What would Salon think of an article called, ‘Why I can’t stand Asian musicians who play Beethoven’?


In this file photo, cellist Yo-Yo Ma (left) and Condoleezza Rice (right) hold hands after playing a duet during the National Endowment for the Arts National Medal of Arts Awards ceremony at Constitution Hall, Monday, April 22, 2002, in Washington, D.C. (Pablo Martinez Monsivais/AP)

From Salon comes an article called “Why I can’t stand white belly dancers,” with the subtitle “Whether they know it or not, white women who practice belly dance are engaging in appropriation.” A sample:

Women I have confronted about this have said, “But I have been dancing for 15 years! This is something I have built a huge community on.” These women are more interested in their investment in belly dancing than in questioning and examining how their appropriation of the art causes others harm. To them, I can only say, I’m sure there are people who have been unwittingly racist for 15 years. It’s not too late. Find another form of self-expression. Make sure you’re not appropriating someone else’s.

Appropriation — the horror! People treating artistic genres as if they were great ideas that are part of the common stock of humanity, available for all humanity to use, rather than the exclusive property of some particular race or ethnic group. What atrocity will the culturally insensitive appropriators think of next? East Asian cellists? Swedish chess players? The Japanese putting on Shakespeare? Jews playing Christians’ Christian music, such as Mozart’s masses? Arriviste Jewish physicists using work done for centuries by Christians? Russian Jews writing about Anglo-American law? Indians writing computer programs, using languages and concepts pioneered by Americans and Europeans? Japanese companies selling the most delicious custard cream puffs? Shame, shame, shame.

But, wait: Maybe — and I know this is a radical thought — artists, whether high or low, should be able to work in whatever artistic fields they want to work in. Maybe they should even be able to work in those fields regardless of their skin color or the place from which their ancestors came.

Maybe telling people that they can’t work in some field because they have the wrong color or ancestry would be … rats, I don’t know what to call it. If only there were an adjective that could be used to mean “telling people that they mustn’t do something, because of their race or ethnic origin.”
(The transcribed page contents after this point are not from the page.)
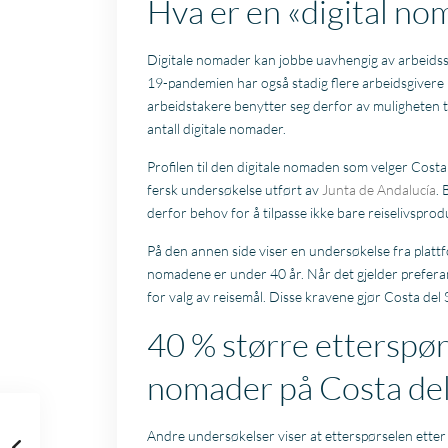
Hva er en «digital no
Digitale nomader kan jobbe uavhengig av arbeidss
19-pandemien har også stadig flere arbeidsgivere b
arbeidstakere benytter seg derfor av muligheten til
antall digitale nomader.
Profilen til den digitale nomaden som velger Costa 
fersk undersøkelse utført av
Junta de Andalucía
. 
derfor behov for å tilpasse ikke bare reiselivsprod
På den annen side viser en undersøkelse fra plat
nomadene er under 40 år. Når det gjelder preferan
for valg av reisemål. Disse kravene gjør Costa del S
40 % større etterspørs
nomader på Costa del
Andre undersøkelser viser at etterspørselen etter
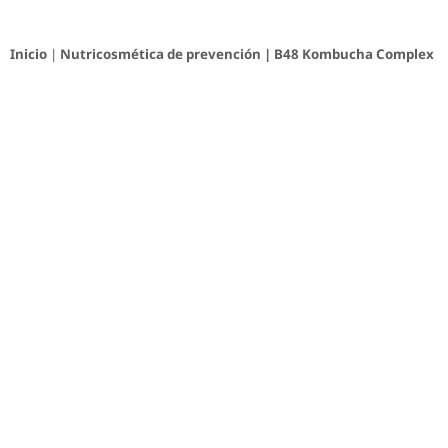
Inicio
|
Nutricosmética de prevención
| B48 Kombucha Complex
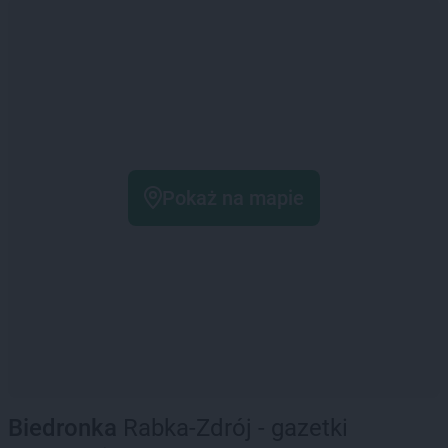
Pokaż na mapie
Biedronka
Rabka-Zdrój - gazetki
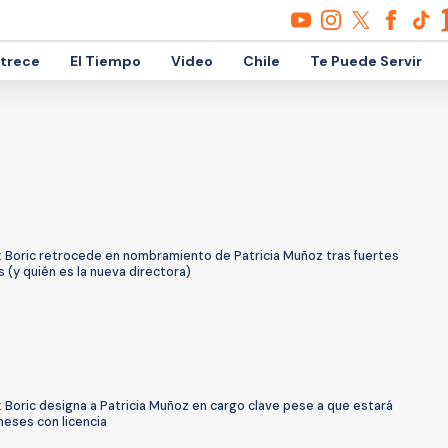
etrece
El Tiempo
Video
Chile
Te Puede Servir
: Boric retrocede en nombramiento de Patricia Muñoz tras fuertes
 (y quién es la nueva directora)
 Boric designa a Patricia Muñoz en cargo clave pese a que estará
meses con licencia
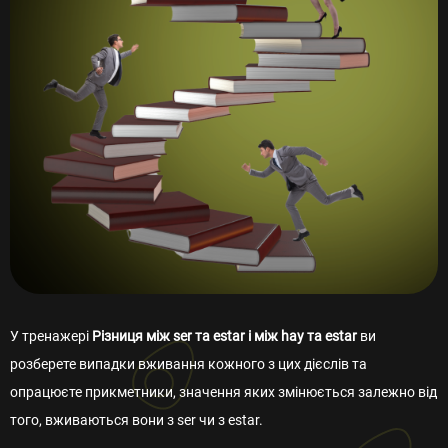
У тренажері
Різниця між ser та estar і між hay та estar
ви
розберете випадки вживання кожного з цих дієслів та
опрацюєте прикметники, значення яких змінюється залежно від
того, вживаються вони з ser чи з estar.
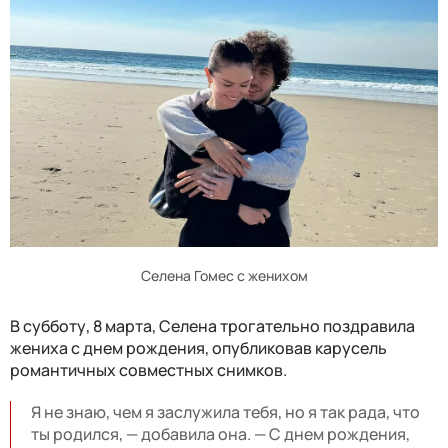
Селена Гомес с женихом
В субботу, 8 марта, Селена трогательно поздравила
жениха с днем рождения, опубликовав карусель
романтичных совместных снимков.
Я не знаю, чем я заслужила тебя, но я так рада, что
ты родился, — добавила она. — С днем ​​рождения,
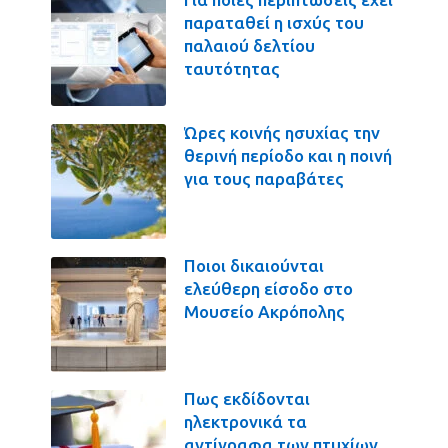
παραταθεί η ισχύς του
παλαιού δελτίου
ταυτότητας
Ώρες κοινής ησυχίας την
θερινή περίοδο και η ποινή
για τους παραβάτες
Ποιοι δικαιούνται
ελεύθερη είσοδο στο
Μουσείο Ακρόπολης
Πως εκδίδονται
ηλεκτρονικά τα
αντίγραφα των πτυχίων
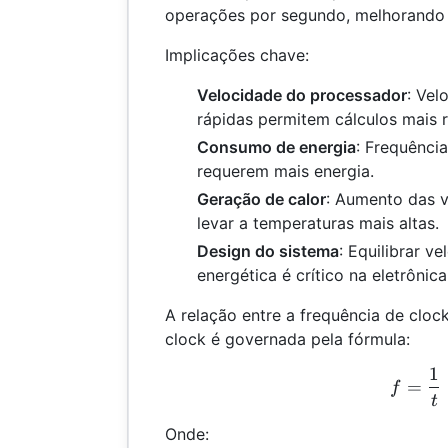
operações por segundo, melhorando
Implicações chave:
Velocidade do processador
: Vel
rápidas permitem cálculos mais 
Consumo de energia
: Frequênci
requerem mais energia.
Geração de calor
: Aumento das 
levar a temperaturas mais altas.
Design do sistema
: Equilibrar v
energética é crítico na eletrônic
A relação entre a frequência de cloc
clock é governada pela fórmula:
1
f =
=
f
t
Onde:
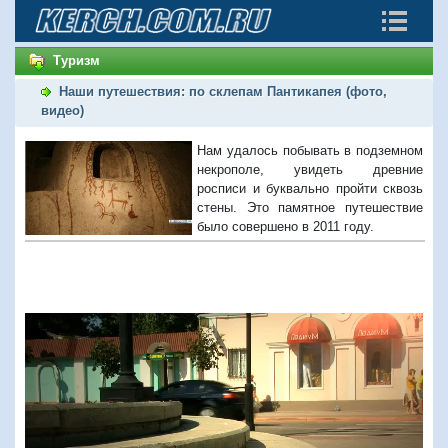
Туризм
Наши путешествия: по склепам Пантикапея (фото,
видео)
Нам удалось побывать в подземном
некрополе, увидеть древние
росписи и буквально пройти сквозь
стены. Это памятное путешествие
было совершено в 2011 году.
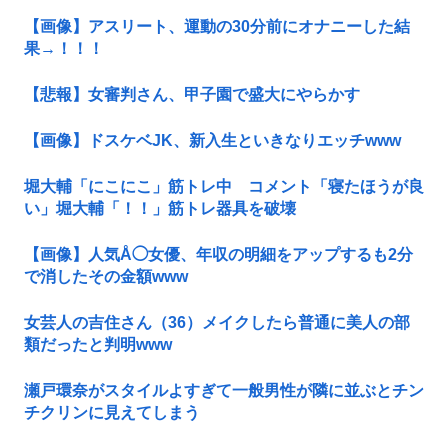
【画像】アスリート、運動の30分前にオナニーした結
果→！！！
【悲報】女審判さん、甲子園で盛大にやらかす
【画像】ドスケベJK、新入生といきなりエッチwww
堀大輔「にこにこ」筋トレ中 コメント「寝たほうが良
い」堀大輔「！！」筋トレ器具を破壊
【画像】人気Å◯女優、年収の明細をアップするも2分
で消したその金額www
女芸人の吉住さん（36）メイクしたら普通に美人の部
類だったと判明www
瀬戸環奈がスタイルよすぎて一般男性が隣に並ぶとチン
チクリンに見えてしまう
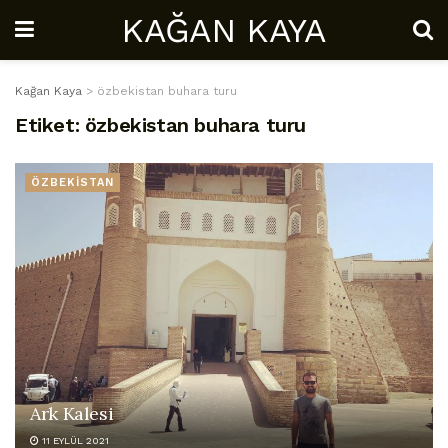
KAĞAN KAYA
Kağan Kaya
>
özbekistan buhara turu
Etiket:
özbekistan buhara turu
ÖZBEKİSTAN
Ark Kalesi
11 EYLÜL 2021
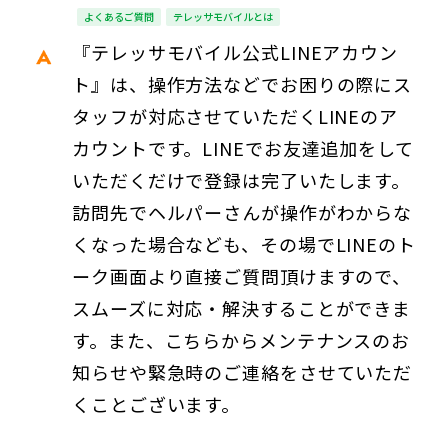
よくあるご質問
テレッサモバイルとは
『テレッサモバイル公式LINEアカウン
ト』は、操作方法などでお困りの際にス
タッフが対応させていただくLINEのア
カウントです。LINEでお友達追加をして
いただくだけで登録は完了いたします。
訪問先でヘルパーさんが操作がわからな
くなった場合なども、その場でLINEのト
ーク画面より直接ご質問頂けますので、
スムーズに対応・解決することができま
す。また、こちらからメンテナンスのお
知らせや緊急時のご連絡をさせていただ
くことございます。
As to the blackface analogy that the article offers, the objection to blackface is that it originated as mockery of blacks, and is generally understood as continuation of such mockery. When white woman are “dressed in Orientalist garb with eye makeup caked on for full kohl effect and glittery accessories” — or for that matter, when people who aren’t of European extraction wear traditionally European formal clothing to play classical music, or non-European ballet dancers dress in European costumes — they aren’t trying to mock or belittle the group whose garb they are using. Rather, they are doing what performers have done throughout history: dressing the part.

A pretty appalling article, then, on Salon’s part. Thanks to Glenn Reynolds (InstaPundit) for the pointer.

(Note: I realize that Yo-Yo Ma, whose photo I give above, was born in Europe. But the argument in the Salon article, which talks of “Arab women and brown women” as entitled to belly dance and “white women” as not entitled, is based on place of ancestry, not place of birth. And in any event, of course I think that even Chinese artists who were born in China and who live in China are just as entitled to play Beethoven as is anyone else. Note also that the article’s argument is quite different from a purely aesthetic argument that some performance doesn’t work because the performer doesn’t visually look authentic, or even — what I think is much less defensible, even aesthetically — because the performer’s background interferes with the perceived authenticity of the work. The article makes a moral claim, not a personal aesthetic judgment.)

Eugene Volokh teaches free speech law, religious freedom law, church-state relations law, a First Amendment Amicus Brief Clinic, and tort law, at UCLA School of Law, where he has also often taught copyright law, criminal law, and a seminar on firearms regulation policy.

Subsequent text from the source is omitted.